Realme nie celuje we flagowe smartfony i skupia się raczej na budżetowej i średniej półce. I dobrze, bo umówmy się, raczej nikt o zdrowych zmysłach nie kupiłby realme za prawie cztery tysiące złotych. Dlatego dobrze, że są takie smartfony jak realme 10, które wśród tanich smartfonów potrafią jeszcze czymś zaskoczyć. Tanich, bo dziesiątka kosztuje 1299 złotych, a przyznam szczerze, że spodziewałem się więcej. Czym zatem mnie zaskoczył ten smartfon?

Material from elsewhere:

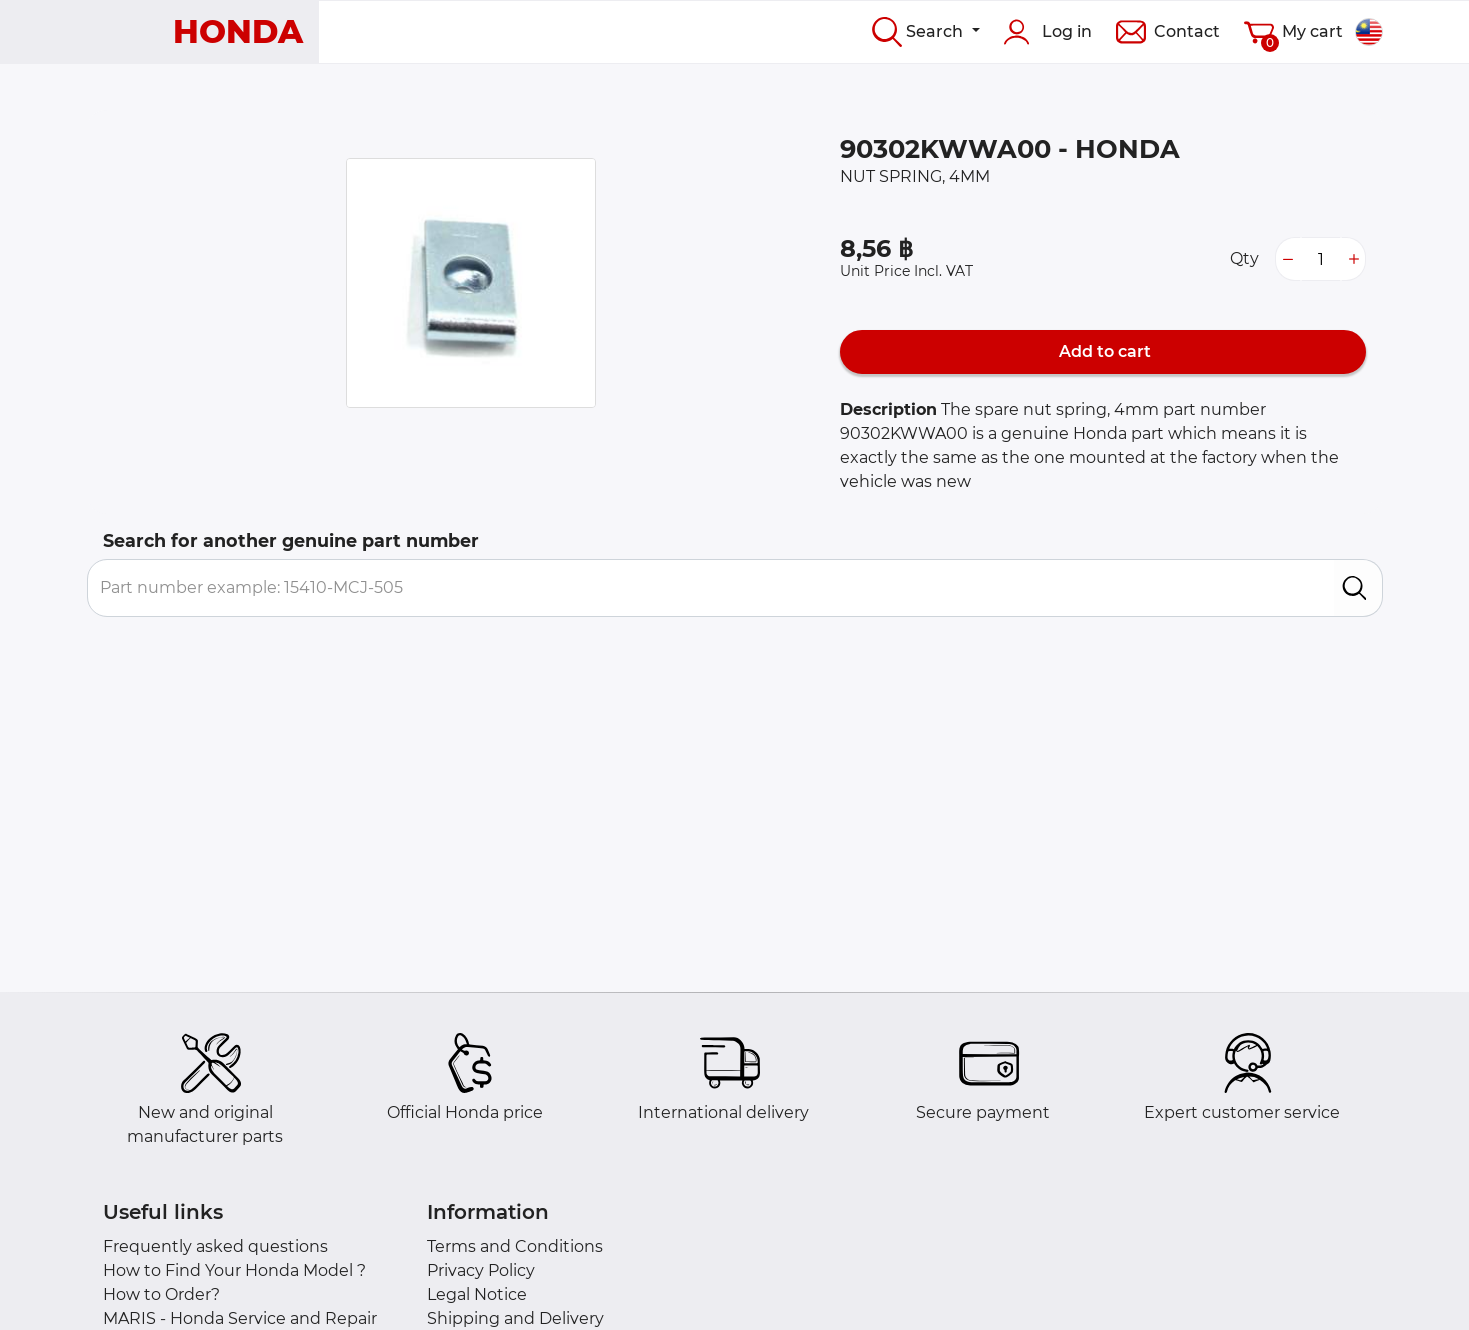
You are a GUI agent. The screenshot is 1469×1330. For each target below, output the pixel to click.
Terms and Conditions (515, 1246)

Od razu napiszę, że to nie będzie taka zwykła recenzja. Stwierdziłem, że skoro mamy realme 10, to wyciągnę z niego 10 najważniejszych rzeczy, które trzeba o nim wiedzieć. Nie tylko przed zakupem, ale tak ogólnie. Rzeczy, które są dobre, ale też zaskakujące i dziwne. Jak choćby to, że polska premiera realme 10 odbyła się… 9 listopada. A tak już na serio, realme 10, jak nie trudno się domyślić, jest bezpośrednim następcą realme 9. Tym bez 4G i tym, który w Polsce był do kupienia za 1399 złotych na start. Tegoroczny model jest od niego o stówkę tańszy i porównując specyfikację, zmiany dosięgły przede wszystkim procesora i aparatu.

#1. RAM bardzo dynamiczny

Realme 10 ma 8 GB pamięci RAM i 128 GB pamięci wewnętrznej. Całkiem spoko jak na taki tani smartfon i więcej niż mają niektóre smartfony innych firm. Widziałem nawet droższe smartfony z pamięcią o połowę mniejszą i 6 GB RAM. W dodatku, to przyzwoicie szybka pamięć, bo UFS 2.2, więc instalowanie czy uruchamianie aplikacji powinno zająć tylko chwilę. Skoro tak, to czy trzeba było kombinować z dynamicznie poszerzalnym RAM-em? Wiem, że tańsze smartfony mają coś takiego, że mogą udostępnić kilka gigabajtów pamięci do zapisu plików na rzecz rozszerzenia pamięci operacyjnej. Wiem też, że niektórzy producenci idą na rekord, tak jak właśnie realme. Było 3, było 5 czy 6 GB, a w realme 10 może być nawet 8 GB.

Szczerze? Podczas codziennego korzystania nie dostrzegłem różnicy w działaniu, niezależnie jaki „boost” ustawiłem. Może coś tam podziało się pod maską, ale nie wiem, nie jest to coś, co spowodowałoby opad szczęki i wiatr we włosach od prędkości. Co więcej, 8 GB rozszerzenia pojawiło się dopiero po aktualizacji systemu – przed było tych gigabajtów tylko 5.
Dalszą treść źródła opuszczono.